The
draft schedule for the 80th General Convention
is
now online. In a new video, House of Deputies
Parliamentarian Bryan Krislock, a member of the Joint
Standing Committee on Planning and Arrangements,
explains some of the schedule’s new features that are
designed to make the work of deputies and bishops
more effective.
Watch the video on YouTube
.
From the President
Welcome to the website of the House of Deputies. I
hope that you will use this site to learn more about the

==

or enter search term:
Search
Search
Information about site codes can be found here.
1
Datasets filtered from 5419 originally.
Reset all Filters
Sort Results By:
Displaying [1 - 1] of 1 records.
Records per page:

— How to complete this task —
Find and copy every line in the entries above where the string "about" occurs.

— Exercise response —
hope that you will use this site to learn more about the
Information about site codes can be found here.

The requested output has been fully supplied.